9.A Nova Evangelização não pode desmerecer a temática ecológica. Junto com a Evangelização é preciso que toda a Igreja se empenhe no processo da conversão pessoal, comunitária, cultural, social e a vivência do discipulado missionário. Desta feita, ao lado da valorização da temática ecológica na liturgia e na ação evangelizadora, nos auxiliará também a promoção social e o resgate da cidadania dos marginalizados que está intimamente unida ao desafio ecológico. A defesa do meio ambiente precisa levar em conta os pobres, os esquecidos e os marginalizados.

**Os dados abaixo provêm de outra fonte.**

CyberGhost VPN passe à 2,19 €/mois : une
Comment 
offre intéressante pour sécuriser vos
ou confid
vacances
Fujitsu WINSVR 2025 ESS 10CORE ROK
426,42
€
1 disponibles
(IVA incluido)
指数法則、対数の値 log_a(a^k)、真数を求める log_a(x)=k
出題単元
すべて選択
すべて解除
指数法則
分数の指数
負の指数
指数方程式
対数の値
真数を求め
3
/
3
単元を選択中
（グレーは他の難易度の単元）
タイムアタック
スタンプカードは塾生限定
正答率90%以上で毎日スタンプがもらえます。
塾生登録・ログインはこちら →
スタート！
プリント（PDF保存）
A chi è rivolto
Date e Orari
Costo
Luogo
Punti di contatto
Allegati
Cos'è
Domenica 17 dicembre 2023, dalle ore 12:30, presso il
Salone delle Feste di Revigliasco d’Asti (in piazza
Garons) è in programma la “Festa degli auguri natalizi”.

10. Estamos diante do Mistério de Deus na liturgia. A liturgia é como um imenso garimpo à nossa frente. Nela estão postas, objetivamente, as riquezas da tradição que ao longo dos séculos plasmou a temática ecológica através dos textos eucológicos e cânticos orantes. Os elementos ecológicos já estão inerentes na ação litúrgicas da nossa Igreja. Precisamos garimpar logo e garimpar bem. A preciosidade está posta à nossa frente.

11. Quero nesta celebração aludir à dimensão batismal de nossas vidas e a ligação dos efeitos da Graça Sacramental em nós que nos diferencia no empenho pela conservação da vida no planeta. Não agimos simplesmente por nós mesmos, pois cremos na ação do Espírito em nós. Jesus mesmo nos ensina que “sem mim nada podeis fazer” (Jo 15,5). É uma inconseqüência pensarmos que podemos fazer tudo por nós mesmos. Isso seria cair no pelagianismo que apregoa a insuficiência humana. A humildade é um imperativo que se nos impõe no trabalho pela ecologia.

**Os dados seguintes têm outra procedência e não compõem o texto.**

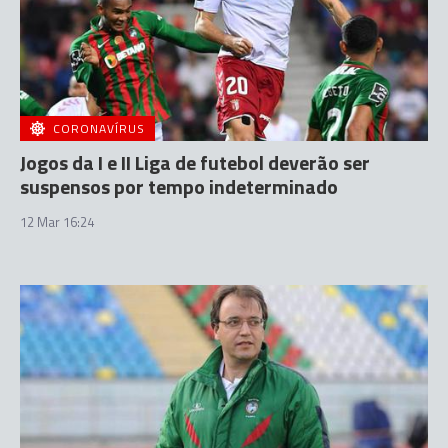
CORONAVÍRUS
Jogos da I e II Liga de futebol deverão ser
suspensos por tempo indeterminado
12 Mar 16:24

12.Recebemos no batismo a unção da pertença a Deus e à Igreja. Pelos seus elementos naturais podemos dizer que este sacramento iniciatório na fé cristã nos inseriu também na comunhão com o Pai e com sua obra, da qual fazemos parte. Encerro esta reflexão convidando a todos para receber em suas frontes uma simples unção que deseja expressar nosso empenho pela ecologia a partir da ação litúrgica da Igreja. Com esta unção, ao lado do empenho firme e profundo, queremos também renovar a atitude de renuncia a tudo que divide nossa ação e serviço dentro da comunhão eclesial em favor da vida e da nossa casa comum. Que o múnus batismal, comum a todos nós aqui, seja a expressão de nossa ação profética, servidora e celebrativa. Amém.